The Michigan Court of Appeals has held that unpaid discovery sanctions imposed against a party prior to the case evaluation hearing are still enforceable despite the parties’ acceptance of the case evaluation award. Brown v Farm Bureau Ins (Docket No. 331893), unpublished opinion per curiam of the Court of Appeals, issued March 28, 2018.

Relying on the Supreme Court’s opinion in CAM Constr v Lake Edgewood Condo Ass’n, 465 Mich 549; 640 NW2d 256 (2000), the defendant argued that once the parties accepted the case evaluation award, all claims in the action were resolved, which defendant interpreted as including the pending discovery sanctions. The plaintiff argued, however, that the sanctions were not a part of the “claims” presented in the case, but rather were a punishment to defendant for violating the court’s discovery order, and were not disposed of upon acceptance of the case evaluation award. For that reason, argued plaintiff, the pre-CAM Construction case of Merit Mfg; Die v ITT Higbie Mfg Co, 204 Mich App 16; 514 NW2d 192 (1994) (holding that court-ordered discovery sanctions awarded prior to mediation are distinct from the mediation award), was controlling.
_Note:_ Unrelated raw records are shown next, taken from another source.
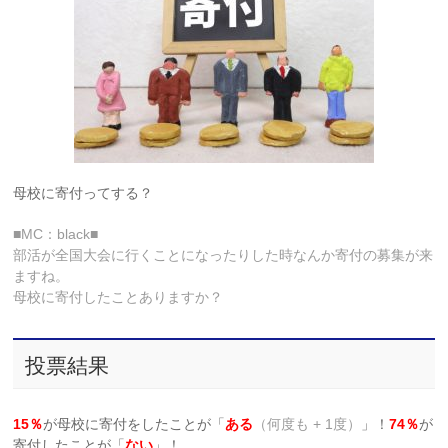
母校に寄付ってする？
■MC：black■
部活が全国大会に行くことになったりした時なんか寄付の募集が来
ますね。
母校に寄付したことありますか？
投票結果
15％
が母校に寄付をしたことが「
ある
（何度も + 1度）
」！
74％
が
寄付したことが「
ない
」！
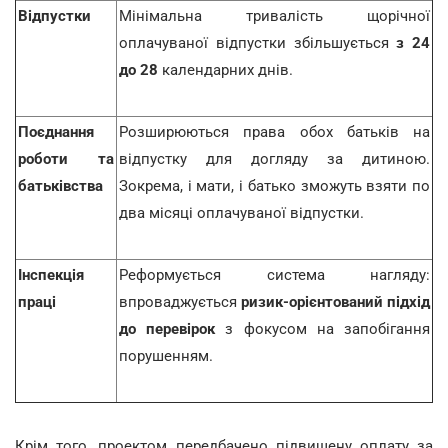
Відпустки
Мінімальна тривалість щорічної
оплачуваної відпустки збільшується
з 24
до 28
календарних днів.
Поєднання
Розширюються права обох батьків на
роботи та
відпустку для догляду за дитиною.
батьківства
Зокрема, і мати, і батько зможуть взяти по
два місяці оплачуваної відпустки.
Інспекція
Реформується система нагляду:
праці
впроваджується
ризик-орієнтований підхід
до перевірок
з фокусом на запобігання
порушенням.
Крім того, проектом передбачено підвищену оплату за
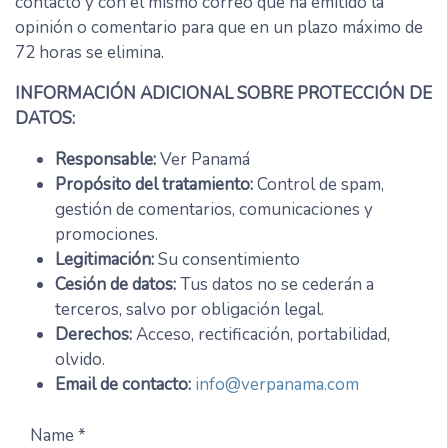
contacto y con el mismo correo que ha emitido la
opinión o comentario para que en un plazo máximo de
72 horas se elimina.
INFORMACIÓN ADICIONAL SOBRE PROTECCIÓN DE
DATOS:
Responsable:
Ver Panamá
Propósito del tratamiento:
Control de spam,
gestión de comentarios, comunicaciones y
promociones.
Legitimación:
Su consentimiento
Cesión de datos:
Tus datos no se cederán a
terceros, salvo por obligación legal.
Derechos:
Acceso, rectificación, portabilidad,
olvido.
Email de contacto:
info@verpanama.com
Name *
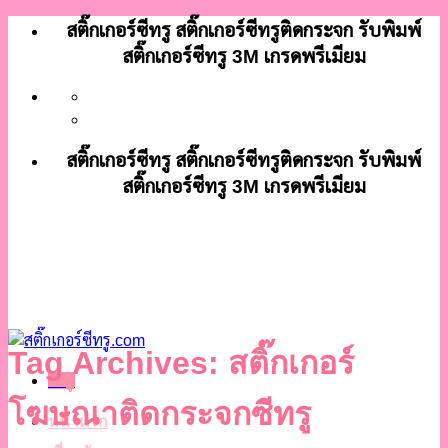
ข้าม
สติ๊กเกอร์ซีทรู สติ๊กเกอร์ซีทรูติดกระจก รับพิมพ์
ไป
สติ๊กเกอร์ซีทรู 3M เกรดพรีเมียม
ยัง
เนื้อหา
สติ๊กเกอร์ซีทรู สติ๊กเกอร์ซีทรูติดกระจก รับพิมพ์
สติ๊กเกอร์ซีทรู 3M เกรดพรีเมียม
Tag Archives:
สติ๊กเกอร์
เมนู
โฆษณาติดกระจกซีทรู
หน้าแรก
In agreeing with plaintiff, the Court of Appeals made an important distinction between sanctions sought pursuant to the no-fault act (such as an award of attorney fees under MCL 500.3148) and Section 2591 of the Revised Judicature Act of 1961 (regarding frivolous actions or defenses), which would not be permitted once the parties resolved the case via case evaluation, see Larson v Auto-Owners Insurance Company, 194 Mich App 329; 486 NW2d 128 (1992), and sanctions imposed to vindicate the authority of the court.